:: TASK DETAILS ::
Everything in the records below is to be reproduced exactly, apart from the images.

:: DATA ::
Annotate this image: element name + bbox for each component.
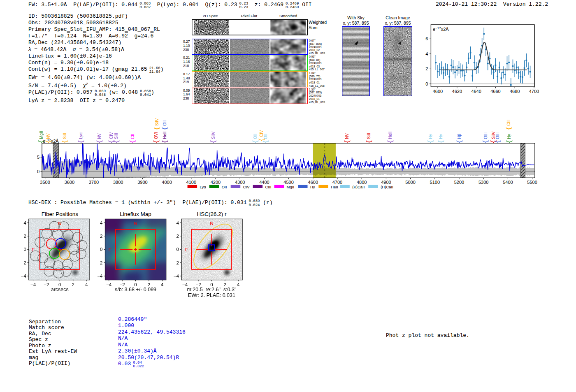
svg-text:−2: −2 [44,282,49,287]
svg-text:−4: −4 [21,274,27,278]
svg-text:2: 2 [100,234,102,239]
svg-text:−2: −2 [174,260,179,265]
svg-text:2: 2 [176,234,179,239]
svg-text:N: N [134,221,137,226]
svg-text:4: 4 [23,220,26,225]
svg-text:E: E [109,247,112,252]
svg-text:E: E [185,247,188,252]
svg-text:EWr: 2. PLAE: 0.031: EWr: 2. PLAE: 0.031 [188,292,235,298]
svg-text:2: 2 [148,282,150,287]
svg-text:4: 4 [85,282,88,287]
svg-text:−4: −4 [97,274,103,278]
svg-text:−2: −2 [97,260,102,265]
svg-text:2: 2 [23,234,26,239]
svg-text:Fiber Positions: Fiber Positions [42,211,79,217]
svg-text:0: 0 [23,247,26,252]
svg-text:−2: −2 [195,282,201,287]
svg-text:0: 0 [176,247,179,252]
svg-text:−4: −4 [182,282,188,287]
svg-text:0: 0 [134,282,137,287]
svg-text:s/b: 3.68 +/- 0.099: s/b: 3.68 +/- 0.099 [115,287,156,292]
svg-text:2: 2 [224,282,226,287]
svg-text:4: 4 [161,282,164,287]
svg-text:N: N [210,221,213,226]
svg-text:HSC(26.2) r: HSC(26.2) r [197,211,227,217]
svg-text:0: 0 [210,282,213,287]
svg-text:0: 0 [100,247,102,252]
svg-text:4: 4 [237,282,240,287]
svg-text:4: 4 [176,220,179,225]
svg-text:0: 0 [58,282,61,287]
svg-text:Lineflux Map: Lineflux Map [120,211,151,217]
svg-text:N: N [58,221,61,226]
svg-text:−2: −2 [120,282,125,287]
svg-text:arcsecs: arcsecs [51,287,69,292]
svg-text:4: 4 [100,220,103,225]
svg-text:E: E [32,247,35,252]
svg-text:m:20.5 re:2.6" s:0.3": m:20.5 re:2.6" s:0.3" [187,287,236,292]
svg-text:−2: −2 [21,260,26,265]
svg-text:2: 2 [72,282,74,287]
svg-text:−4: −4 [30,282,36,287]
svg-text:−4: −4 [174,274,179,278]
svg-text:−4: −4 [106,282,112,287]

:: SOLUTION FOR THIS PROBLEM ::
Annotate this image: element name + bbox for each component.
svg-text:−2: −2 [44,282,49,287]
svg-text:−4: −4 [21,274,27,278]
svg-text:2: 2 [100,234,102,239]
svg-text:−2: −2 [174,260,179,265]
svg-text:2: 2 [176,234,179,239]
svg-text:N: N [134,221,137,226]
svg-text:4: 4 [23,220,26,225]
svg-text:E: E [109,247,112,252]
svg-text:E: E [185,247,188,252]
svg-text:EWr: 2. PLAE: 0.031: EWr: 2. PLAE: 0.031 [188,292,235,298]
svg-text:2: 2 [148,282,150,287]
svg-text:4: 4 [85,282,88,287]
svg-text:−4: −4 [97,274,103,278]
svg-text:−2: −2 [97,260,102,265]
svg-text:2: 2 [23,234,26,239]
svg-text:Fiber Positions: Fiber Positions [42,211,79,217]
svg-text:0: 0 [23,247,26,252]
svg-text:−2: −2 [195,282,201,287]
svg-text:0: 0 [176,247,179,252]
svg-text:−4: −4 [182,282,188,287]
svg-text:0: 0 [134,282,137,287]
svg-text:s/b: 3.68 +/- 0.099: s/b: 3.68 +/- 0.099 [115,287,156,292]
svg-text:2: 2 [224,282,226,287]
svg-text:4: 4 [161,282,164,287]
svg-text:N: N [210,221,213,226]
svg-text:HSC(26.2) r: HSC(26.2) r [197,211,227,217]
svg-text:0: 0 [210,282,213,287]
svg-text:0: 0 [100,247,102,252]
svg-text:4: 4 [237,282,240,287]
svg-text:4: 4 [176,220,179,225]
svg-text:0: 0 [58,282,61,287]
svg-text:Lineflux Map: Lineflux Map [120,211,151,217]
svg-text:N: N [58,221,61,226]
svg-text:−2: −2 [120,282,125,287]
svg-text:arcsecs: arcsecs [51,287,69,292]
svg-text:4: 4 [100,220,103,225]
svg-text:E: E [32,247,35,252]
svg-text:m:20.5 re:2.6" s:0.3": m:20.5 re:2.6" s:0.3" [187,287,236,292]
svg-text:−2: −2 [21,260,26,265]
svg-text:2: 2 [72,282,74,287]
svg-text:−4: −4 [30,282,36,287]
svg-text:−4: −4 [174,274,179,278]
svg-text:−4: −4 [106,282,112,287]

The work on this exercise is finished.